Slavery Truths
SLAVERY TRUTHS AS PRESENTED in Jordan and Walsh’s White Cargo:
"To be the chattel of another, to be required by law to give absolute obedience in everything and to be subject to whippings, brandings and chaining for any show of defiance, to be these things, as were many whites, was to be enslaved.  Daniel Defoe, writing in the early 1700s, described indentured servants as ‘more properly called slaves’" Don Jordan and Michael Walsh. White Cargo: The Forgotten History of Britain’s White Slaves in America. New York University Press, NY. p. 15).
English and Americans dressed up white slavery with the terms such as "indentured" and "bondsman," but those words, for the most part, were lies!

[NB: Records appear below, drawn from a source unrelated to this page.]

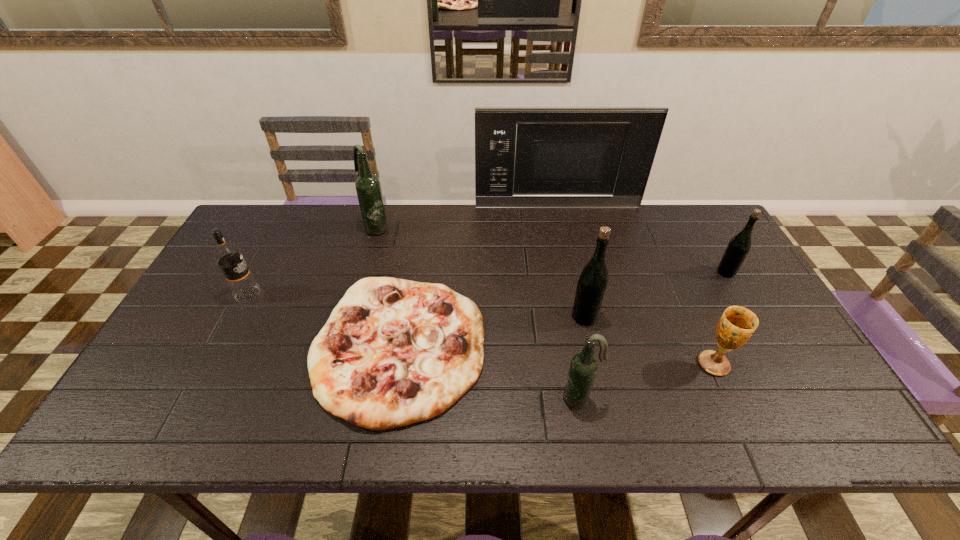 The image size is (960, 540). I want to click on the smaller dark beer bottle, so click(583, 367).

The width and height of the screenshot is (960, 540). Find the location of `the second shortest object`. the second shortest object is located at coordinates (737, 324).

Locate an element on the screen. the shortest object is located at coordinates (394, 352).

Identify the location of free region located on the front panel of the dark microwave oven. This screenshot has height=540, width=960. (564, 235).

You are a GUI agent. You are given a task and a screenshot of the screen. Output one action in this format:
    pyautogui.click(x=<x>, y=<y>)
    Task: Click on the vacant space located 0.190m on the left of the left dark beer bottle
    Image resolution: width=960 pixels, height=540 pixels.
    Given the screenshot: What is the action you would take?
    pyautogui.click(x=306, y=228)

Identify the location of vacant space located 0.370m on the left of the nearer green beer bottle. The height and width of the screenshot is (540, 960). (434, 317).

The height and width of the screenshot is (540, 960). I want to click on vacant area situated 0.320m on the label of the vodka, so click(x=373, y=295).

The image size is (960, 540). Identify the location of free region located on the back of the right green beer bottle. (705, 235).

I want to click on vacant space located on the right of the nearer dark beer bottle, so point(702,399).

Identify the location of free spot located 0.360m on the back of the second shortest object. (x=665, y=257). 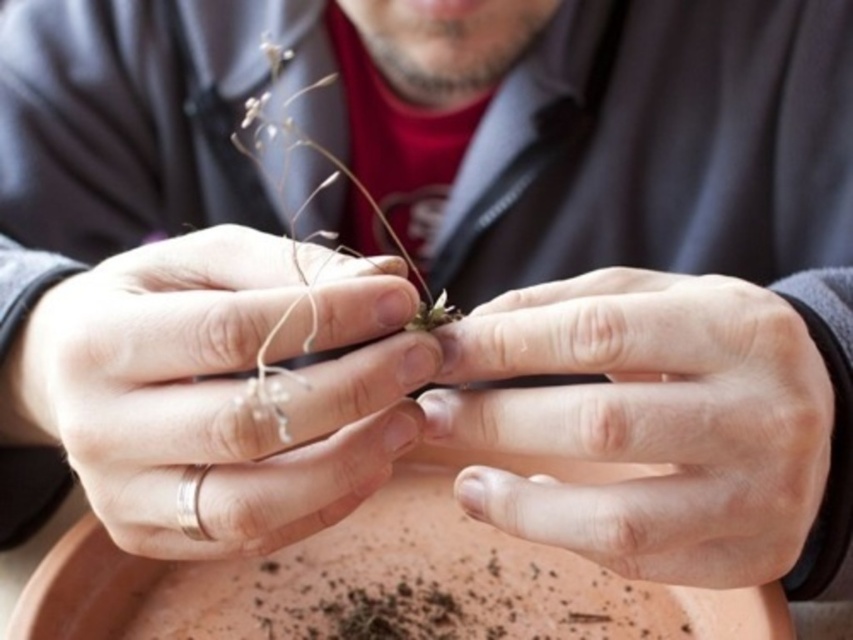 Question: Which of the following is the closest to the observer?

Choices:
 (A) smooth skin hand at center
 (B) silver metallic ring at center

Answer: (A)

Question: Is silver metallic ring at center bigger than smooth skin hand at center?

Choices:
 (A) no
 (B) yes

Answer: (B)

Question: Among these objects, which one is nearest to the camera?

Choices:
 (A) silver metallic ring at center
 (B) smooth skin hand at center

Answer: (B)

Question: Is silver metallic ring at center above smooth skin hand at center?

Choices:
 (A) no
 (B) yes

Answer: (B)

Question: From the image, what is the correct spatial relationship of silver metallic ring at center in relation to smooth skin hand at center?

Choices:
 (A) right
 (B) left

Answer: (B)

"English colonies on the mainland had begun edging in different ways towards racial slavery and at a different pace, with the men in power quite possibly having little idea of where they were heading.  Massachusetts, for instance goes down in history as the first colony to legalise slavery – but no race was targeted when it did so" ( Ibid. p. 172).
They were whites, they were: :"victims of the empire.  They were all supposed to gain their freedom eventually. . . In early decades, half of them died in bondage.  . . . tens of thousands of whites were held as chattels, marketed like cattle, punished brutally and in some cases literally worked to death (Ibid. p. 12).
"Lifetime black slaves were becoming the norm and all the colonies had passed laws either recognising slavery in principle or specifically legalising it.  Massachusetts led the way in 1641, followed by Connecticut in 1650, Virginia in 1661, Maryland in 1663, and New York and New Jersey in 1664. Others followed later."  (ibid. p. 175).
"Among the first to be sent [to America] were children. . . .  In 1618 , the authorities in London began to sweep up hundreds of troublesome urchins from the slums and, ignoring protests from the children and their families, shipped them to Virginia. . . they were sold to planters to work in the fields and half of them were dead within a year.  shipments of children continued from England and then from Ireland for decades.  Many of these migrants were little more than toddlers" (Ibid. pp. 12-13).
In 1278, "when two Anglo-Normans were brought into court and charged with raping one Margaret O’Rorke.  They were found not guilty because ‘the said Margaret is an Irishwoman’.   "…from the twelfth until the sixteenth century, Ireland was a laboratory in which social ideas and legal conventions would be forged and which found their echo in the labour systems of the American colonies."  [WHAT WAS DONE TO BLACK SLAVES WAS FIRST DONE TO THE IRISH.] (ibid. p. 140).
White slaves were "used" in America long before black ones were brought here. When blacks were finally brought in,   "some whites were treated with less humanity than the blacks working alongside them" (ibid. p.  12).